# Data supplied
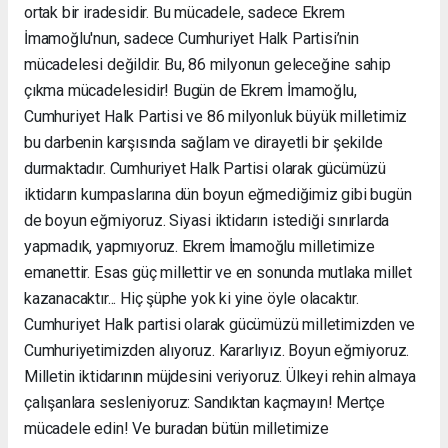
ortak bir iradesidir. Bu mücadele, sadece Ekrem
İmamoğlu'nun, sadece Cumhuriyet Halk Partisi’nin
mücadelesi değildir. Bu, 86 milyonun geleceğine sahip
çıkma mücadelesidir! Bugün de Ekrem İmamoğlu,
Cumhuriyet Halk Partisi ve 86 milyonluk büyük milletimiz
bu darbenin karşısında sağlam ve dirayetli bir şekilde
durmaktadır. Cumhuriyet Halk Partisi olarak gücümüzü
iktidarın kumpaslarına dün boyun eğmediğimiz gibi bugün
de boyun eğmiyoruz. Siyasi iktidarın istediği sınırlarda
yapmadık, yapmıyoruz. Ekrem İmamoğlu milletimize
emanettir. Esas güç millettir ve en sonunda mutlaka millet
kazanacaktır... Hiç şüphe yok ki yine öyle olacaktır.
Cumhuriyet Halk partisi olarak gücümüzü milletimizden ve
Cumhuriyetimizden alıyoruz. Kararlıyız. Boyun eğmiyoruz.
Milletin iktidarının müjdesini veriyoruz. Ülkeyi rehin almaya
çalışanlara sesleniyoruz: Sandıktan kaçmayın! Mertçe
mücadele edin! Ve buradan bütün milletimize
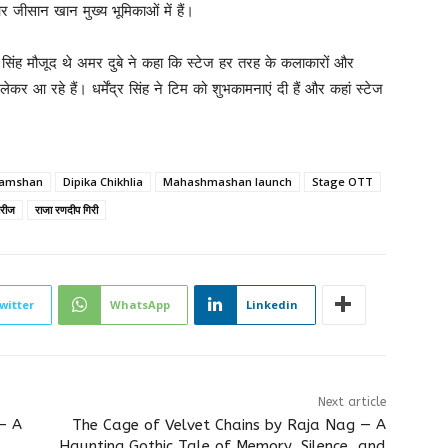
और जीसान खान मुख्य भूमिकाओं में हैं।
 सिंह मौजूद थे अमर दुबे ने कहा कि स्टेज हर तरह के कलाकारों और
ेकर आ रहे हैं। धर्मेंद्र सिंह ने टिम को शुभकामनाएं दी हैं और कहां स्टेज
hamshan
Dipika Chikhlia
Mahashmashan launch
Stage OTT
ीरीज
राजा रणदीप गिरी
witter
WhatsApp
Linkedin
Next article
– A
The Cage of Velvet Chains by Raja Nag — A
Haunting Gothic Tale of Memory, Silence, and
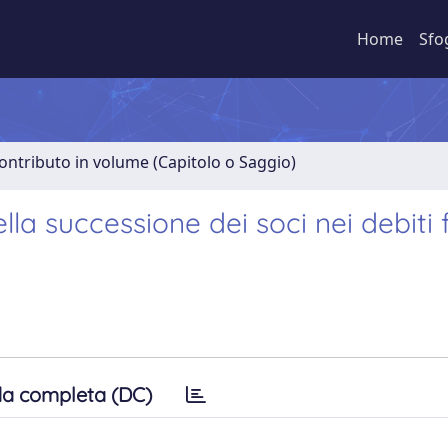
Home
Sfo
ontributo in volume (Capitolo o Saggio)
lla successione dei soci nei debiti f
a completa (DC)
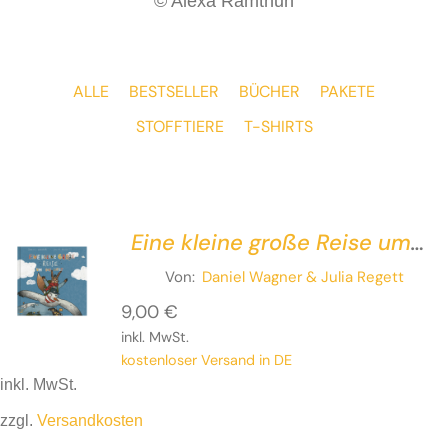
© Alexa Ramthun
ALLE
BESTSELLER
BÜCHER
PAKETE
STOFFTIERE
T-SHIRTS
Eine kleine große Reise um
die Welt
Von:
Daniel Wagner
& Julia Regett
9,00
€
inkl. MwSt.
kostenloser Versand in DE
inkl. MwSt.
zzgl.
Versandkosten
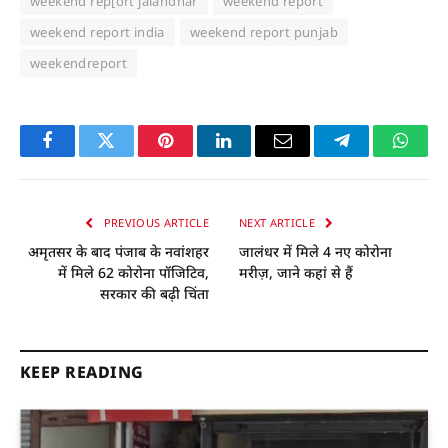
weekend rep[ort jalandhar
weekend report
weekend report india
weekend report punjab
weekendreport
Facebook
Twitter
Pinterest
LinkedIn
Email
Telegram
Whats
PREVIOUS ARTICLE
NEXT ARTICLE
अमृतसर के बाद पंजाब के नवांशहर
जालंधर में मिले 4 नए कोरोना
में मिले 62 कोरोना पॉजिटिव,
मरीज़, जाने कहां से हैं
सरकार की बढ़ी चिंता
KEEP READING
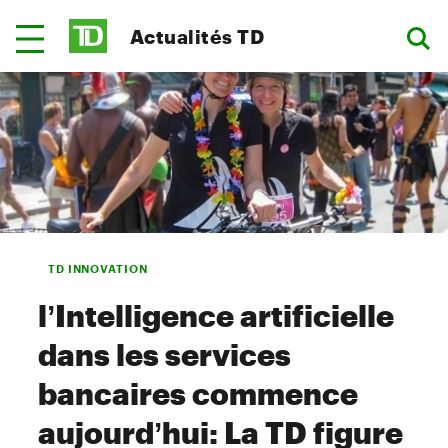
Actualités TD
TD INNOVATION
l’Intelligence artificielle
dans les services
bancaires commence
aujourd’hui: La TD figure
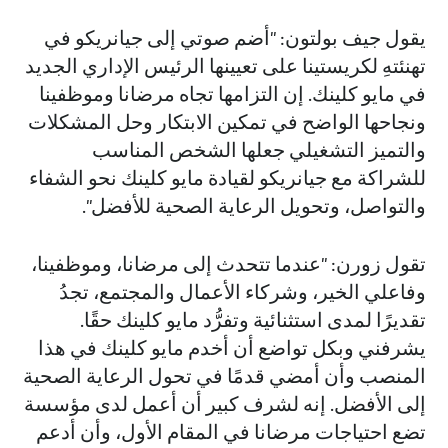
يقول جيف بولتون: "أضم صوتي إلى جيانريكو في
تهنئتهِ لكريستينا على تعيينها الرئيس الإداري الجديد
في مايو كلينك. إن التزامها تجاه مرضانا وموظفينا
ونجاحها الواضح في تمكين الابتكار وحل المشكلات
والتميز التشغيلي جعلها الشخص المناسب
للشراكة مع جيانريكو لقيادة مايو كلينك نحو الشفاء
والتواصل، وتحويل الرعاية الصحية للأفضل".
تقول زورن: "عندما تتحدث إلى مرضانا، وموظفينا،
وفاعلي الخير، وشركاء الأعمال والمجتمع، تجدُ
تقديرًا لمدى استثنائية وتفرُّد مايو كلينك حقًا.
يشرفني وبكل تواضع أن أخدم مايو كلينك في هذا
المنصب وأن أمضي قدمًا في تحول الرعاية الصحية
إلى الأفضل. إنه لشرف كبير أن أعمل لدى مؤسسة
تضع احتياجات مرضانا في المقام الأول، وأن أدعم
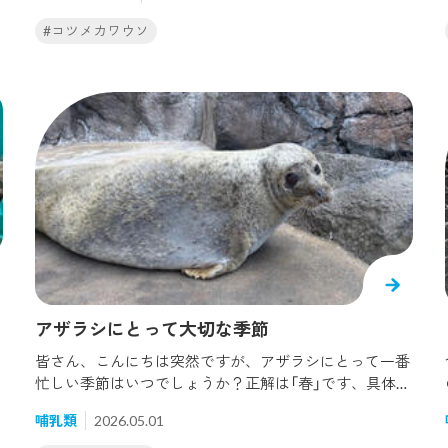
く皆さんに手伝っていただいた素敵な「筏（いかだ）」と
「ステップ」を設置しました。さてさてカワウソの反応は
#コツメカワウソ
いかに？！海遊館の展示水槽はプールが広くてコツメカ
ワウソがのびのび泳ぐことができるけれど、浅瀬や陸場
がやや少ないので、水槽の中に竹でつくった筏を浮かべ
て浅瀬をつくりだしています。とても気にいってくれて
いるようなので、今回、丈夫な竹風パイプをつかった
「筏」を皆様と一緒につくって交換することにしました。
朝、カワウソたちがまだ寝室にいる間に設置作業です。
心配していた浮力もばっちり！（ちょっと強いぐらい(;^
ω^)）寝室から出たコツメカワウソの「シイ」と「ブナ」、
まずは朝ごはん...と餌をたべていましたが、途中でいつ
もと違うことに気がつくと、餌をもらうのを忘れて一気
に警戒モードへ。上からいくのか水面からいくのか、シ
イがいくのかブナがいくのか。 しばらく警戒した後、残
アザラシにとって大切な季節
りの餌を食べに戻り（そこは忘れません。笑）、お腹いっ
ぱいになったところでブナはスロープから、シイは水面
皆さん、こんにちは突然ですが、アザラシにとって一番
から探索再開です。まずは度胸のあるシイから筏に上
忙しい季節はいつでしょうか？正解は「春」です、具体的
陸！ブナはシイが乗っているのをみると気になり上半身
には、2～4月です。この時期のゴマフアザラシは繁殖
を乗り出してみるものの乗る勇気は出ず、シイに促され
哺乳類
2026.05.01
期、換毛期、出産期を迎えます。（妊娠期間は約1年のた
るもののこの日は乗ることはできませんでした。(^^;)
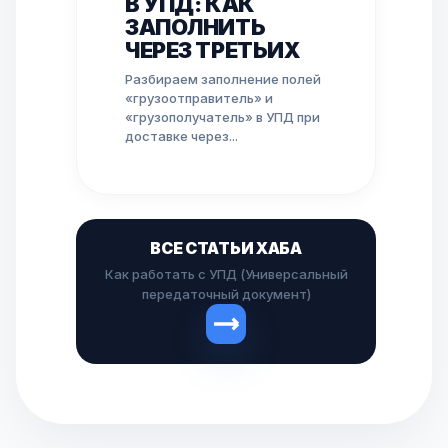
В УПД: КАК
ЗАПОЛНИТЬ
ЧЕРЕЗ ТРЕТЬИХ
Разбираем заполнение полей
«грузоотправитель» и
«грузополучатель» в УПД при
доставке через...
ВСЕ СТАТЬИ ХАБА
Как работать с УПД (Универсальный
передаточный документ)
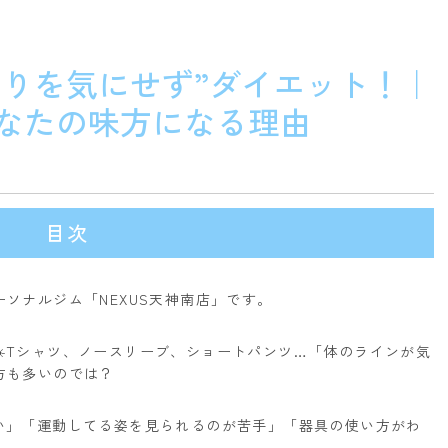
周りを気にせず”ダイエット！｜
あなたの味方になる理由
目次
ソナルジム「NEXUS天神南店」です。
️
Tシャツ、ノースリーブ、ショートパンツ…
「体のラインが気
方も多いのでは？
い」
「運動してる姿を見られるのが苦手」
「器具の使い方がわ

# Problem
The reply must consist of the complete listing, reproduced exactly, with no images.

# Answer section
ortak bir iradesidir. Bu mücadele, sadece Ekrem
İmamoğlu'nun, sadece Cumhuriyet Halk Partisi’nin
mücadelesi değildir. Bu, 86 milyonun geleceğine sahip
çıkma mücadelesidir! Bugün de Ekrem İmamoğlu,
Cumhuriyet Halk Partisi ve 86 milyonluk büyük milletimiz
bu darbenin karşısında sağlam ve dirayetli bir şekilde
durmaktadır. Cumhuriyet Halk Partisi olarak gücümüzü
iktidarın kumpaslarına dün boyun eğmediğimiz gibi bugün
de boyun eğmiyoruz. Siyasi iktidarın istediği sınırlarda
yapmadık, yapmıyoruz. Ekrem İmamoğlu milletimize
emanettir. Esas güç millettir ve en sonunda mutlaka millet
kazanacaktır... Hiç şüphe yok ki yine öyle olacaktır.
Cumhuriyet Halk partisi olarak gücümüzü milletimizden ve
Cumhuriyetimizden alıyoruz. Kararlıyız. Boyun eğmiyoruz.
Milletin iktidarının müjdesini veriyoruz. Ülkeyi rehin almaya
çalışanlara sesleniyoruz: Sandıktan kaçmayın! Mertçe
mücadele edin! Ve buradan bütün milletimize
और जीसान खान मुख्य भूमिकाओं में हैं।
 सिंह मौजूद थे अमर दुबे ने कहा कि स्टेज हर तरह के कलाकारों और
ेकर आ रहे हैं। धर्मेंद्र सिंह ने टिम को शुभकामनाएं दी हैं और कहां स्टेज
hamshan
Dipika Chikhlia
Mahashmashan launch
Stage OTT
ीरीज
राजा रणदीप गिरी
witter
WhatsApp
Linkedin
Next article
– A
The Cage of Velvet Chains by Raja Nag — A
Haunting Gothic Tale of Memory, Silence, and
Home
Sfo
ontributo in volume (Capitolo o Saggio)
lla successione dei soci nei debiti f
a completa (DC)
© Alexa Ramthun
ALLE
BESTSELLER
BÜCHER
PAKETE
STOFFTIERE
T-SHIRTS
Eine kleine große Reise um
die Welt
Von:
Daniel Wagner
& Julia Regett
9,00
€
inkl. MwSt.
kostenloser Versand in DE
inkl. MwSt.
zzgl.
Versandkosten
weekend rep[ort jalandhar
weekend report
weekend report india
weekend report punjab
weekendreport
Facebook
Twitter
Pinterest
LinkedIn
Email
Telegram
Whats
PREVIOUS ARTICLE
NEXT ARTICLE
अमृतसर के बाद पंजाब के नवांशहर
जालंधर में मिले 4 नए कोरोना
में मिले 62 कोरोना पॉजिटिव,
मरीज़, जाने कहां से हैं
सरकार की बढ़ी चिंता
KEEP READING
Actualités TD
TD INNOVATION
l’Intelligence artificielle
dans les services
bancaires commence
aujourd’hui: La TD figure
يقول جيف بولتون: "أضم صوتي إلى جيانريكو في
تهنئتهِ لكريستينا على تعيينها الرئيس الإداري الجديد
في مايو كلينك. إن التزامها تجاه مرضانا وموظفينا
ونجاحها الواضح في تمكين الابتكار وحل المشكلات
والتميز التشغيلي جعلها الشخص المناسب
للشراكة مع جيانريكو لقيادة مايو كلينك نحو الشفاء
والتواصل، وتحويل الرعاية الصحية للأفضل".
تقول زورن: "عندما تتحدث إلى مرضانا، وموظفينا،
وفاعلي الخير، وشركاء الأعمال والمجتمع، تجدُ
تقديرًا لمدى استثنائية وتفرُّد مايو كلينك حقًا.
يشرفني وبكل تواضع أن أخدم مايو كلينك في هذا
المنصب وأن أمضي قدمًا في تحول الرعاية الصحية
إلى الأفضل. إنه لشرف كبير أن أعمل لدى مؤسسة
تضع احتياجات مرضانا في المقام الأول، وأن أدعم
く皆さんに手伝っていただいた素敵な「筏（いかだ）」と
「ステップ」を設置しました。さてさてカワウソの反応は
#コツメカワウソ
いかに？！海遊館の展示水槽はプールが広くてコツメカ
ワウソがのびのび泳ぐことができるけれど、浅瀬や陸場
がやや少ないので、水槽の中に竹でつくった筏を浮かべ
て浅瀬をつくりだしています。とても気にいってくれて
いるようなので、今回、丈夫な竹風パイプをつかった
「筏」を皆様と一緒につくって交換することにしました。
朝、カワウソたちがまだ寝室にいる間に設置作業です。
心配していた浮力もばっちり！（ちょっと強いぐらい(;^
ω^)）寝室から出たコツメカワウソの「シイ」と「ブナ」、
まずは朝ごはん...と餌をたべていましたが、途中でいつ
もと違うことに気がつくと、餌をもらうのを忘れて一気
に警戒モードへ。上からいくのか水面からいくのか、シ
イがいくのかブナがいくのか。 しばらく警戒した後、残
アザラシにとって大切な季節
りの餌を食べに戻り（そこは忘れません。笑）、お腹いっ
ぱいになったところでブナはスロープから、シイは水面
皆さん、こんにちは突然ですが、アザラシにとって一番
から探索再開です。まずは度胸のあるシイから筏に上
忙しい季節はいつでしょうか？正解は「春」です、具体的
陸！ブナはシイが乗っているのをみると気になり上半身
には、2～4月です。この時期のゴマフアザラシは繁殖
を乗り出してみるものの乗る勇気は出ず、シイに促され
哺乳類
2026.05.01
期、換毛期、出産期を迎えます。（妊娠期間は約1年のた
るもののこの日は乗ることはできませんでした。(^^;)
В УПД: КАК
ЗАПОЛНИТЬ
ЧЕРЕЗ ТРЕТЬИХ
Разбираем заполнение полей
«грузоотправитель» и
«грузополучатель» в УПД при
доставке через...
ВСЕ СТАТЬИ ХАБА
Как работать с УПД (Универсальный
передаточный документ)
周りを気にせず”ダイエット！｜
あなたの味方になる理由
目次
ソナルジム「NEXUS天神南店」です。
️
Tシャツ、ノースリーブ、ショートパンツ…
「体のラインが気
方も多いのでは？
い」
「運動してる姿を見られるのが苦手」
「器具の使い方がわ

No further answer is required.